Preventing these calamitous outcomes should be a high priority. But it is reasonable to ask whether prevention—in the form of outside intervention—will itself trigger some of these scenarios. Might it be better to let the current fighting take its course and not stir up the hornet's nest even more?
The answer is no. Left to its own, the Syrian rebellion may eventually succeed in bringing down the Assad regime, but the key to preventing these negative outcomes is speeding up the pace of change. A slow, grinding conflict in which the regime continues its merciless but ultimately futile whack-a-mole strategy is the most likely backdrop for these nightmare scenarios. In contrast, swift and decisive action to hasten Assad's departure is the best way to immunize against this set of terrifying outcomes. While Assad may unleash some of his fury in the face of assertive international action, chances are more likely that a clear display of resolve in support of the opposition is the key ingredient to fracturing his surprisingly resilient governing coalition and bringing the regime tumbling down.
Such resolve could include a mix of cyberwarfare, to interfere with Syrian government communications efforts; unmanned drones, to target key installations and weapons depots; air power, to establish and defend safe zones; and a manned element based in neighboring states, to execute a train and equip mission to support rebel forces.

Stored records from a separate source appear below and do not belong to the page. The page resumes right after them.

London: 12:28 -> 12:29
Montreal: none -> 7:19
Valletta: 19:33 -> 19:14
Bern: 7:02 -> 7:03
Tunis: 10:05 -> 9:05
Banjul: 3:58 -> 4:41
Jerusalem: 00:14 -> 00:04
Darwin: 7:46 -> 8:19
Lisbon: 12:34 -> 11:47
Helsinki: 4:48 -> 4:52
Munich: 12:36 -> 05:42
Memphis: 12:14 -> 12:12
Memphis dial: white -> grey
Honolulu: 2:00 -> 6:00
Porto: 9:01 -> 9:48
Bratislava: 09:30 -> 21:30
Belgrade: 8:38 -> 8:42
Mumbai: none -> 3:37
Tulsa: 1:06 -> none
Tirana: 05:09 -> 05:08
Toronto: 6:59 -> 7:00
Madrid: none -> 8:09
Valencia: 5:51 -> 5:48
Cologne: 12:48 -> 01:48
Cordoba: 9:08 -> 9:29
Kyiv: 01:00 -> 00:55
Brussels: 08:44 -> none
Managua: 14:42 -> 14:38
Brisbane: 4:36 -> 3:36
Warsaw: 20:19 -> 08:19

At the same time, it is essential that the United States, teamed with Arab, Turkish and other allies, inject urgency and energy into the task of upgrading the cohesion and message of the Syrian political opposition, so that there is a clear answer to the important question of what comes in the wake of Assad's demise.
Even with all-out effort, a dose of realism is warranted. Syria is going to be a mess for years to come; a peaceful, inclusive, representative Syria anytime soon—one hesitates even to use the word "democratic"—is a fantasy. In a post-Assad world, inter-ethnic reconciliation will be an uphill battle and the inclusion of some Islamists in a successor government is—regrettably, in my view—a necessary fact of Syrian life. Still, policymaking is often accepting bad outcomes when the alternatives are worse, especially when the worse outcomes have the potential to wreak havoc on American interests.
Beyond the humanitarian disaster that Syria has become, the strategic damage that could result from the nightmare scenarios that could transpire in Syria should concentrate the minds of U.S. strategists. If it takes American-led intervention to prevent them, then that is where discussion of U.S. policy should begin. Time is not an ally.
Robert Satloff is the executive director of The Washington Institute for Near East Policy.